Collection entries
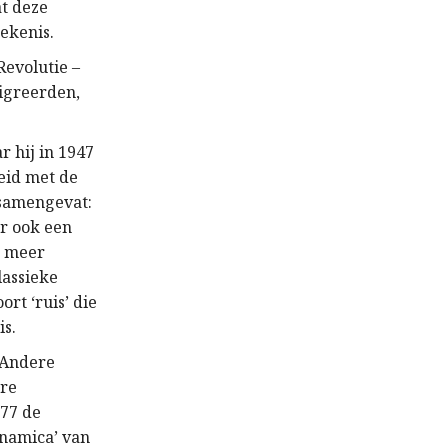
at deze
ekenis.
Revolutie –
igreerden,
r hij in 1947
eid met de
 samengevat:
ar ook een
t meer
lassieke
rt ‘ruis’ die
is.
. Andere
ere
977 de
ynamica’ van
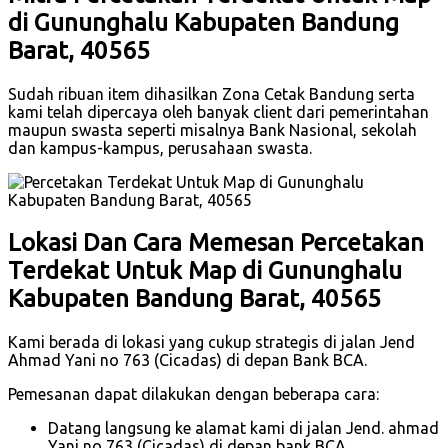
di Gununghalu Kabupaten Bandung
Barat, 40565
Sudah ribuan item dihasilkan Zona Cetak Bandung serta
kami telah dipercaya oleh banyak client dari pemerintahan
maupun swasta seperti misalnya Bank Nasional, sekolah
dan kampus-kampus, perusahaan swasta.
Lokasi Dan Cara Memesan Percetakan
Terdekat Untuk Map di Gununghalu
Kabupaten Bandung Barat, 40565
Kami berada di lokasi yang cukup strategis di jalan Jend
Ahmad Yani no 763 (Cicadas) di depan Bank BCA.
Pemesanan dapat dilakukan dengan beberapa cara:
Datang langsung ke alamat kami di jalan Jend. ahmad
Yani no 763 (Cicadas) di depan bank BCA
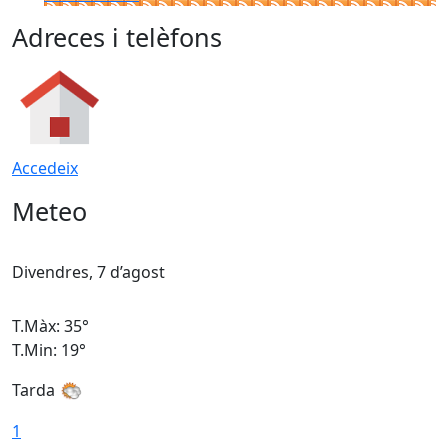
Adreces i telèfons
Accedeix
Meteo
Divendres, 7 d’agost
D
T.Màx: 35°
T
T.Min: 19°
T
Tarda
T
1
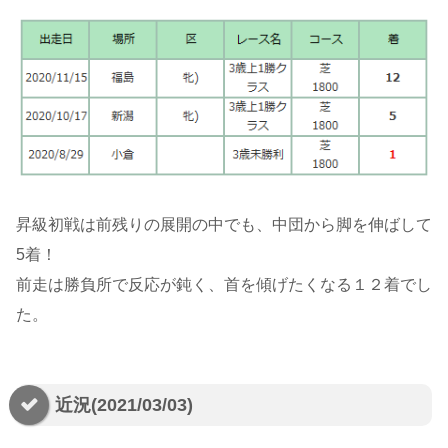
昇級初戦は前残りの展開の中でも、中団から脚を伸ばして
5着！
前走は勝負所で反応が鈍く、首を傾げたくなる１２着でし
た。
近況(2021/03/03)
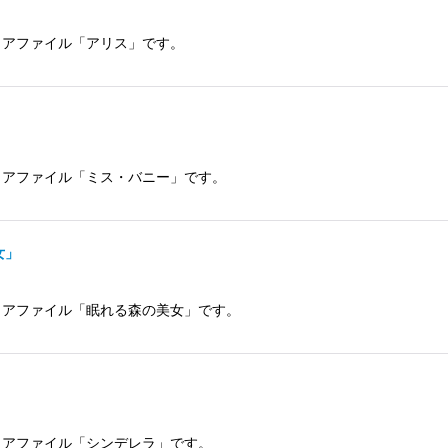
リアファイル「アリス」です。
」
リアファイル「ミス・バニー」です。
女」
リアファイル「眠れる森の美女」です。
リアファイル「シンデレラ」です。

▶ [Your task]:
Print all entries exactly; skip the pictures.

▶ [Expected output]:
at deze
ekenis.
Revolutie –
igreerden,
r hij in 1947
eid met de
 samengevat:
ar ook een
t meer
lassieke
rt ‘ruis’ die
is.
. Andere
ere
977 de
ynamica’ van
di Gununghalu Kabupaten Bandung
Barat, 40565
Sudah ribuan item dihasilkan Zona Cetak Bandung serta
kami telah dipercaya oleh banyak client dari pemerintahan
maupun swasta seperti misalnya Bank Nasional, sekolah
dan kampus-kampus, perusahaan swasta.
Lokasi Dan Cara Memesan Percetakan
Terdekat Untuk Map di Gununghalu
Kabupaten Bandung Barat, 40565
Kami berada di lokasi yang cukup strategis di jalan Jend
Ahmad Yani no 763 (Cicadas) di depan Bank BCA.
Pemesanan dapat dilakukan dengan beberapa cara:
Datang langsung ke alamat kami di jalan Jend. ahmad
Yani no 763 (Cicadas) di depan bank BCA
Adreces i telèfons
Accedeix
Meteo
Divendres, 7 d’agost
D
T.Màx: 35°
T
T.Min: 19°
T
Tarda
T
1
昇級初戦は前残りの展開の中でも、中団から脚を伸ばして
5着！
前走は勝負所で反応が鈍く、首を傾げたくなる１２着でし
た。
近況(2021/03/03)
リアファイル「アリス」です。
」
リアファイル「ミス・バニー」です。
女」
リアファイル「眠れる森の美女」です。
リアファイル「シンデレラ」です。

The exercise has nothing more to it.